Give summer corn a boost with a popular Mexican preparation. This recipe instructs you to char the corn, which will downplay its sugary sweetness, bring out a complex, smoky flavor and create the perfect canvas for more powerful flourishes. Use chile powder made of 100% dried chiles, like ancho or guajillo, without added salt and spices.
- 6 tablespoons mayonnaise
- 3 tablespoons sour cream
- 1 tablespoon fresh-squeezed lime juice
- ½ teaspoon chile powder, plus more to taste
- ¾ cup fine-crumbled Cotija cheese or queso fresco
- 4 ears corn, shucked
- Chopped cilantro, to finish
- Lime wedges, for serving
Combine mayo, sour cream, lime juice and chile powder in mixing bowl. On separate plate, sprinkle cheese in single layer. Set aside.
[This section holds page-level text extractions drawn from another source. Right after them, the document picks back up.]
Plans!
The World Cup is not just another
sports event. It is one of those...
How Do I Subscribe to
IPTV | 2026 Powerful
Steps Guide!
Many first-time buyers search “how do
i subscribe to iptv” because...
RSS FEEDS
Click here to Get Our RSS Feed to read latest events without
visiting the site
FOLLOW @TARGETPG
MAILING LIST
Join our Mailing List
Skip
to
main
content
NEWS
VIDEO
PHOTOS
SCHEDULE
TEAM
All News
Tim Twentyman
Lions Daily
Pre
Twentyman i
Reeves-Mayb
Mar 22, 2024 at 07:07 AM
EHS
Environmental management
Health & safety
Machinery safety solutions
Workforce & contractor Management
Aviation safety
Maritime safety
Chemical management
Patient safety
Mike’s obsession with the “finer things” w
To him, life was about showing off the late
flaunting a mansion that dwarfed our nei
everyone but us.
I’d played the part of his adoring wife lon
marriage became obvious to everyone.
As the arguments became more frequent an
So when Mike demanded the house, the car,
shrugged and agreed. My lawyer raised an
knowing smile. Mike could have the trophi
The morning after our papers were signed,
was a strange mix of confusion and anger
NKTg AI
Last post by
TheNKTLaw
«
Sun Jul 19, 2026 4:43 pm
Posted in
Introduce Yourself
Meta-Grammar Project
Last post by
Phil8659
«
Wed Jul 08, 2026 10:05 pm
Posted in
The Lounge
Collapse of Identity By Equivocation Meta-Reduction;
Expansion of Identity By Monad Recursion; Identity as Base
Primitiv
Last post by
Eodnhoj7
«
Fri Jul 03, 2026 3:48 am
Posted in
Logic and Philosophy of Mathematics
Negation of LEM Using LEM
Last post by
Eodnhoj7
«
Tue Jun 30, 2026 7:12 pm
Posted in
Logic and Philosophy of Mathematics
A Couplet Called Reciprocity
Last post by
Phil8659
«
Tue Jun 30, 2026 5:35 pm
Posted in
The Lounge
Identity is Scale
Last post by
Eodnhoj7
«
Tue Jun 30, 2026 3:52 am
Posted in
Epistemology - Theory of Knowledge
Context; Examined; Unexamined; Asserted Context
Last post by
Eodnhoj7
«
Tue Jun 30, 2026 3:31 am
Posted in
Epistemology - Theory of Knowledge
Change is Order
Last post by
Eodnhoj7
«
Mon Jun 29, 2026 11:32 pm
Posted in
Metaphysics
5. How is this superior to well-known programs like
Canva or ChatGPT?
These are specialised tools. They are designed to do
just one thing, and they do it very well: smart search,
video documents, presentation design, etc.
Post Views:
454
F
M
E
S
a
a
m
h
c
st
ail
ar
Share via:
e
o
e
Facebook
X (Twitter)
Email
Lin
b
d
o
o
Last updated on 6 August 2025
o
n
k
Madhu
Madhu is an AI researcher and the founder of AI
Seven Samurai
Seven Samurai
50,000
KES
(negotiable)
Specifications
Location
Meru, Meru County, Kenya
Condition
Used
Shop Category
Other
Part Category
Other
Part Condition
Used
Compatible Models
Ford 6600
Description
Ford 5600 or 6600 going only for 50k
Warm grill or cast-iron pan over high heat. Add corn, in batches, if necessary,and cook, turning, until lightly charred, 6–10 minutes.
Using spoon or brush, coat hot corn evenly with mayo mixture. Quickly roll each ear in cheese, and shake off excess. Finish with cilantro and chile powder, to taste. Serve with lime wedges. Serves 4.
With notes of pineapple, mango and guava, and seductive aromas of citrus blossoms, this wine will transport you to the Mexican seaside. Like the lime wedges served with this dish, the wine’s crisp acidity has a refreshing effect on the rich corn.